* _WHAT TO WORK ON_
Pictures excluded, retype the lines from the one containing "Производители" through the last line of the data below, both included.

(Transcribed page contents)
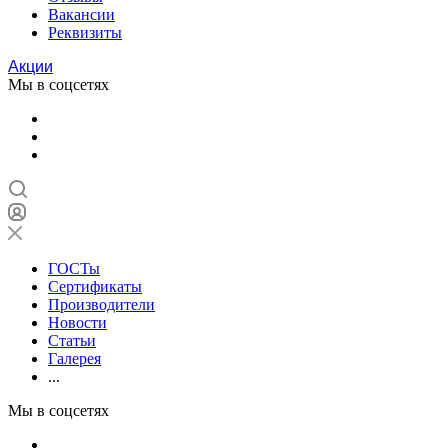
Вакансии
Реквизиты
Акции
Мы в соцсетях
ГОСТы
Сертификаты
Производители
Новости
Статьи
Галерея
...
Мы в соцсетях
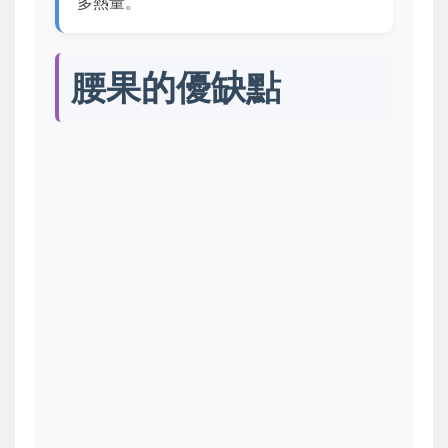
多熱量。
腰果的優缺點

* _EXERCISE RESPONSE_
Производители
Новости
Статьи
Галерея
...
Мы в соцсетях
多熱量。
腰果的優缺點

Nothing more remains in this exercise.